Ireland’s “strong record in Europe for compliance with environmental law” will not change, O’Brien said.
“Introducing manageable and predictable legal costs ensures a streamlined system that balances environmental concerns with the greater public good,” he said.
“This makes the system more practical and can also support positive environmental outcomes. This includes the renewable energy development we so badly need to offset the volatility of imported fossil fuel costs.”
Chambers said implementation of the regulations was “a critical element” of the reforms agreed by Government in the Accelerating Infrastructure Report and Action Plan.

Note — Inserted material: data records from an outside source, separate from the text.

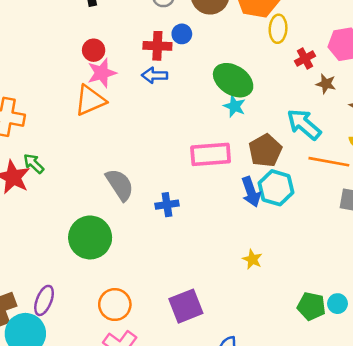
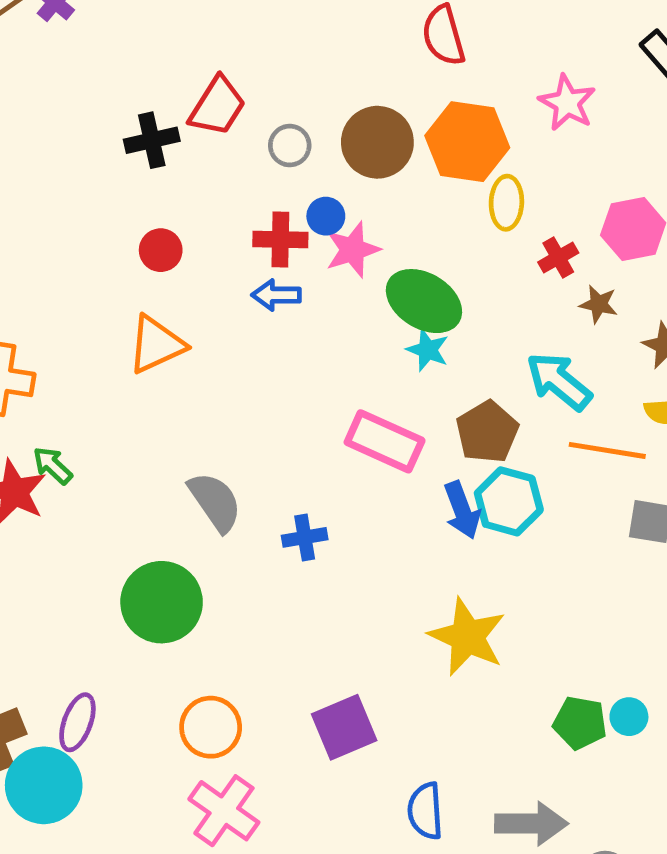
pink star: (102, 73) -> (352, 250), moved
pink rectangle: (211, 154) -> (385, 441), turned 30
yellow star: (252, 259) -> (467, 637), size x2.0

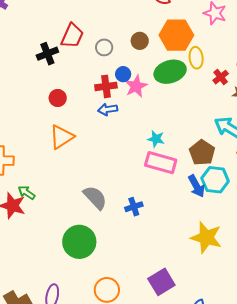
brown circle: (377, 142) -> (140, 41), size x0.6
green ellipse: (424, 301) -> (170, 72), moved, turned -40
cyan star: (428, 350) -> (156, 139), moved

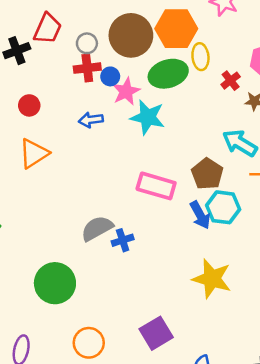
brown circle: (140, 41) -> (131, 35), size x2.0
red cross: (106, 86) -> (87, 68), moved
cyan star: (156, 139) -> (148, 117), moved, size x1.6
gray semicircle: (95, 198) -> (97, 228), moved, turned -76

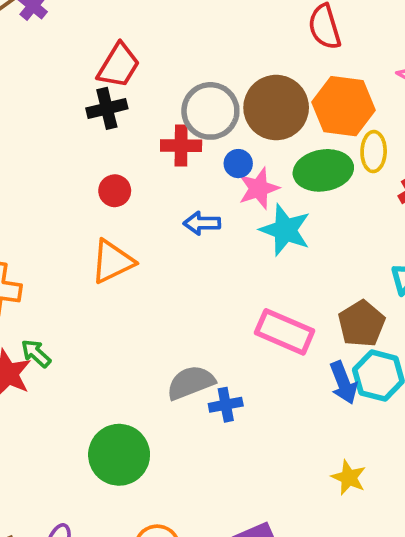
red trapezoid: (48, 29) -> (119, 65), moved
gray circle: (87, 43) -> (210, 111), size x1.8
red cross: (87, 68) -> (181, 146), moved
yellow star: (212, 279) -> (349, 478), size x0.6

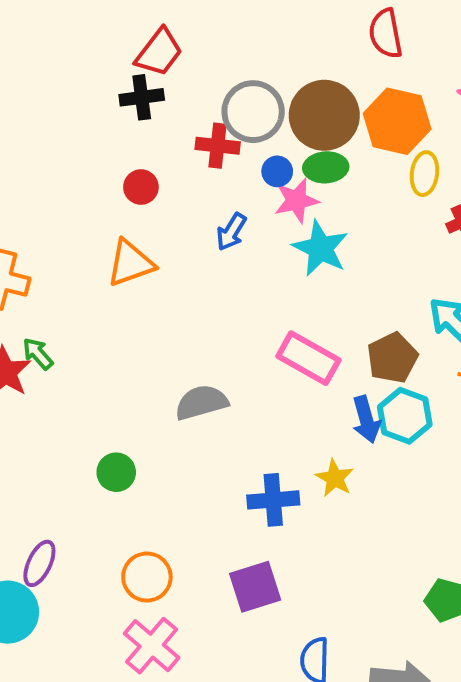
green ellipse: (323, 170) -> (326, 167), moved, size x0.7
blue arrow: (202, 223) -> (231, 232), turned -64
blue cross: (226, 405) -> (273, 500), moved, size x1.4
green circle: (119, 455) -> (116, 472), size x0.6
yellow star: (349, 478) -> (335, 478), moved

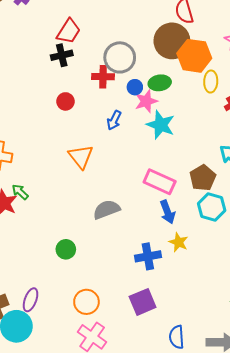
brown circle: (324, 115) -> (172, 41), moved
orange triangle: (130, 263) -> (81, 157), moved, turned -44
blue arrow: (366, 419) -> (168, 212), moved

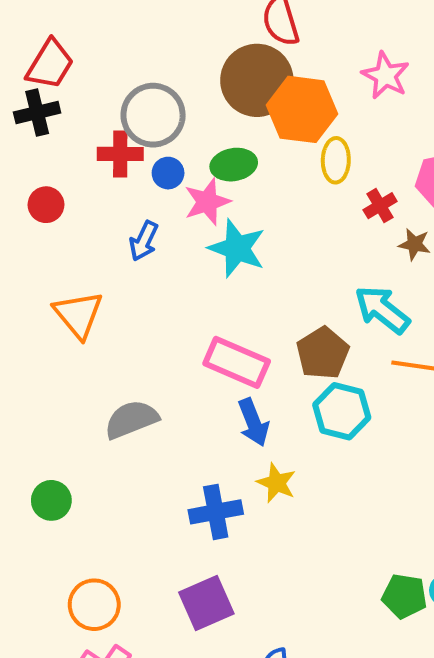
blue circle: (135, 87) -> (168, 173), moved

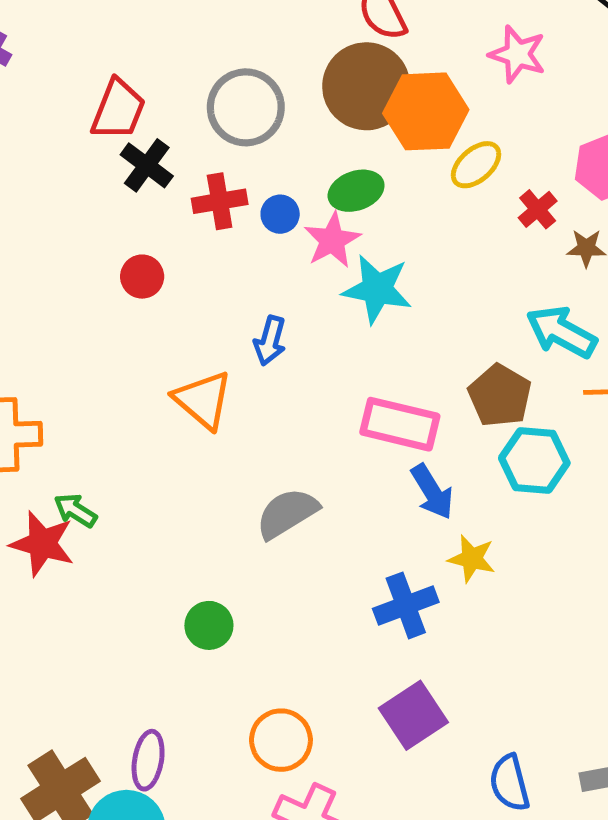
black cross: (37, 113) -> (147, 165), moved, turned -30
gray circle: (153, 115) -> (246, 107), moved
yellow ellipse: (336, 160) -> (476, 165), turned 57
blue arrow: (144, 241) -> (270, 341), moved

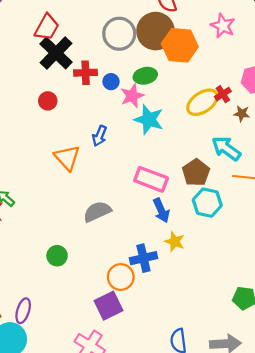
gray circle: (246, 107) -> (119, 34), moved
black cross: (147, 165) -> (56, 53), size x1.5
yellow ellipse: (476, 165) -> (202, 102), moved, size x1.4
purple square: (413, 715) -> (109, 306), moved
orange circle: (281, 740) -> (121, 277), moved

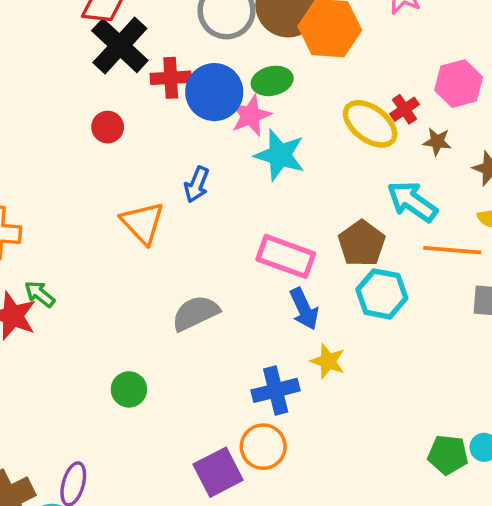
blue circle: (111, 82) -> (214, 92), size x2.0
yellow ellipse: (202, 102) -> (370, 124), turned 72
orange circle: (121, 277) -> (263, 447), moved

“Specifically, it creates a clear, predictable cost framework, replacing a system that is uncertain, inconsistent and costly. It does so while ensuring that successful applicants still recover their costs under a transparent scale of fees, preserving access to justice. This will support infrastructure delivery, including that infrastructure we need to improve environmental outcomes,” he said.
Prior to the new fees scale, a public body was liable for the legal costs of a successful applicant who took a judicial review on environmental law grounds.
The regulations identify the type of judicial review proceedings to which these apply and specify a scale of costs to be awarded to applicants, subject to judicial discretion for a successful applicant.
In its submission as part of the public consultation, the Law Society of Ireland said the proposed fee scale was contrary to European Union law, would “harm environmental protection” and make litigation “prohibitively expensive”.
It said a “sustained political campaign” in the lead up to the proposed scales had faulted the justice system for delays in housing and infrastructure delivery, but it said no evidence was provided to support that.
The blame placed on judicial reviews taken by individuals “masks the real root causes” of the issues impeding development, including “chronic lack of investment” in the justice system and practical challenges such as capacity constraints in the energy grid and lack of adequate water infrastructure, it also said.
The solicitors’ representative body also opposed the proposed, or any legal fees scale, and said the best approach was to have non-binding guidelines on legal costs.
The Bar of Ireland, which represents barristers, said the measures risked making meritorious challenges “economically unviable” and imposing the legal costs of fixing the errors of State agencies and public bodies on those who raised legitimate concerns.
It said the “perverse” policy outcomes included increased numbers of lay litigants which would delay, not speed up, the hearing of planning cases.